Bringing Some Flavors of New Mexico into My Iowa Home

I love the Southwest. For those of you new to my blog, I used to live in various places throughout the Southwest, from El Paso, TX, to Alamogordo, NM, to Tucson, AZ.

Sure it's dry, brown, hot. But it's beautiful in its starkness. There's something amazing about the wide open spaces, the turquoise blue skies, the sunsets rich in reds, golds, raspberries, peaches, the billions of stars in the nighttime sky, the fresh, clean smell the rain imparts on the copper landscape.

I love it all.

Anyway, I've been kinda homesick for my beloved Southwest. Maybe it's because of the winter storm Mother Nature is bestowing on the Midwest, where I now live. Maybe it's because of the readings from the Native American Literature class I'm taking.

Regardless of the reason, I'm homesick.

So, when I take a break from all the reading I have to do for my literature classes, I'll sometimes flip through a beautiful book called Tony Hillerman's Landscape, with breathtaking photos of Navajo country. Or maybe I'll take a look at an old issue of New Mexico Magazine.

Know what? In looking through New Mexico Magazine's June 2010 issue, I found an ice cream recipe that I'd marked and had really wanted to try. The flavor combination made me think it'll taste like that "perfume" of New Mexico that I miss so much.

Well, one thing led to another, and somehow I still haven't yet tried it.
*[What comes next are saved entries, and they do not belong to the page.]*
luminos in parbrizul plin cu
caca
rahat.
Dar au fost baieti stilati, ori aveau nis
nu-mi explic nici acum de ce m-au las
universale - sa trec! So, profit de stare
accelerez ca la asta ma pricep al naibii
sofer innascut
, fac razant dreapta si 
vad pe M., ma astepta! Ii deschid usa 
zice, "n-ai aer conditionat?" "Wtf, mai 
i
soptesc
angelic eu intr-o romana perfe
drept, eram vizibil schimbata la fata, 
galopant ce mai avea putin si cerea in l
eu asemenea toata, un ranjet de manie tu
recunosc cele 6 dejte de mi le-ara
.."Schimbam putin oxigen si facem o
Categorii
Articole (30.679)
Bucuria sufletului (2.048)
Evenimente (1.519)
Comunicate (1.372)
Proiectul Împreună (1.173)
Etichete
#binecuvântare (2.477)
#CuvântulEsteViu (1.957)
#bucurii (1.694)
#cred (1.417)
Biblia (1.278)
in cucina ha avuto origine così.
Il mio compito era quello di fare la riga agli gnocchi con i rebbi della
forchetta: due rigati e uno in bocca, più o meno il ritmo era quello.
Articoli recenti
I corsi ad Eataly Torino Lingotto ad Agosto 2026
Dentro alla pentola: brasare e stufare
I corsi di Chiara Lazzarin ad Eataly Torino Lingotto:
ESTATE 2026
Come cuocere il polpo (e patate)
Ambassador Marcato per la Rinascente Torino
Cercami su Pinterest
But, since I've been missing New Mexico so much lately, I may have to try it, even with Old Man Winter literally howling at my door.
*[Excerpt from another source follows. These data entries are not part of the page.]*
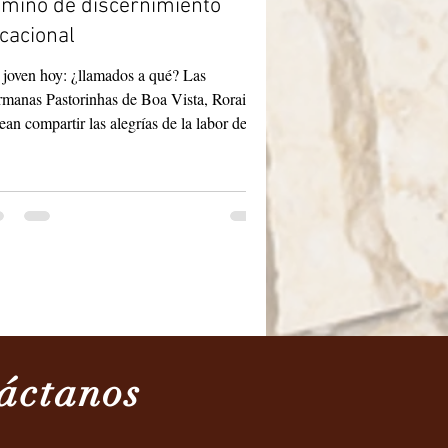
mino de discernimiento
cacional
 joven hoy: ¿llamados a qué? Las
manas Pastorinhas de Boa Vista, Roraima,
ean compartir las alegrías de la labor de
toral vocacional con jóvenes que se lleva a
o en nuestra comunidad. Se trata de tardes
acionales para jóvenes a partir de los 14
s: encuentros mensuales y mixtos
tinados a ayudar a los jóvenes a descubrir
plan de Dios para sus vidas. Los encuentros
nen lugar en nuestra casa el último sábado
cada mes, abordando temas relacionados
áctanos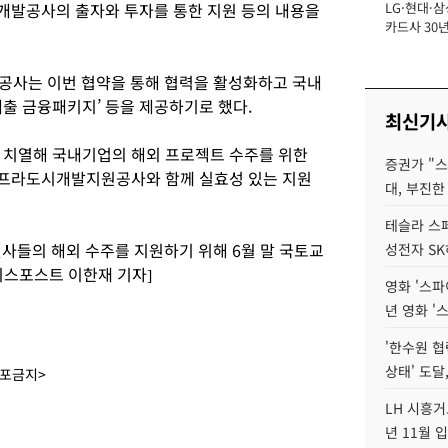
개발공사의 출자와 투자를 통한 지원 등의 내용을
LG·현대·삼
장
카드사 30년
에 '초집중' 
사는 이번 협약을 통해 협력을 활성화하고 국내
출 금융패키지’ 등을 제공하기로 했다.
최신기
 치열해 국내기업의 해외 프로젝트 수주를 위한
증권가 "
인프라도시개발지원공사와 함께 실효성 있는 지원
대, 부진한
테슬라 스페
들의 해외 수주를 지원하기 위해 6월 말 국토교
성전자 S
니스포스트 이한재 기자]
영화 '스파
년 영화 '
'한수원 협
상태' 도달,
배포금지>
LH 시흥거
년 11월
This recipe is for Taos Cow Lavender Ice Cream. The recipe is courtesy of Jamie Leeson, owner of Taos Cow Ice Cream Company. He was kind enough to allow me to post the recipe here. 

Taos Cow Lavender Ice Cream

  • 16 oz heavy cream
  • 16 oz skim milk
  • 1 cup brown sugar
  • 3 to 4 egg yolks
  • 2 tsp vanilla
  • 1 tablespoon ground culinary lavender flowers
  1. Heat cream and milk in the top of a double boiler.
  2. Add sugar. 
  3. When sugar is dissolved, add egg yolks.
  4. Still heating, mix completely, but do not let boil. 
  5. Add vanilla and lavender flours.
  6. Pour mix into ice-cream maker and freeze, according to manufacturer's instructions. 
-Makes about a quart.

-Garnish with lavender flowers, piƱon nuts, or fine chocolate sauce.
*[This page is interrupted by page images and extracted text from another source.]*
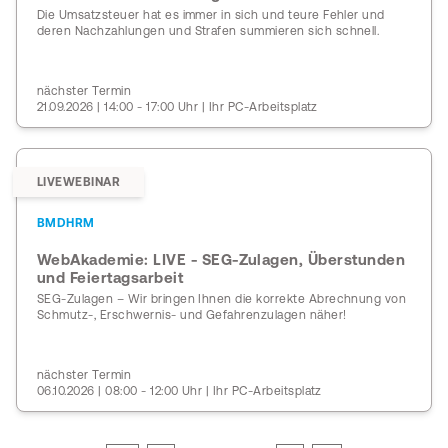
Die Umsatzsteuer hat es immer in sich und teure Fehler und
deren Nachzahlungen und Strafen summieren sich schnell.
nächster Termin
21.09.2026 | 14:00 - 17:00 Uhr | Ihr PC-Arbeitsplatz
LIVEWEBINAR
BMDHRM
WebAkademie: LIVE - SEG-Zulagen, Überstunden
und Feiertagsarbeit
SEG-Zulagen – Wir bringen Ihnen die korrekte Abrechnung von
Schmutz-, Erschwernis- und Gefahrenzulagen näher!
nächster Termin
06.10.2026 | 08:00 - 12:00 Uhr | Ihr PC-Arbeitsplatz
Now doesn't that sound awesome?!

Taos Cow Ice Cream Company is located in northern New Mexico, in downtown Arroyo Seco on the road between Taos and Taos Ski Valley. They're open every day from 7:00 AM to 7:00 PM. Their phone number is (505) 776-5640.


Lisa @ Two Bears Farm said...

Well hey, now there's something I could make out of the lavendar in our yard. Only not right now, because it's not in bloom.

Beth Dunn said...

That icecream reminds me of the movie "It's Complicated." Yum!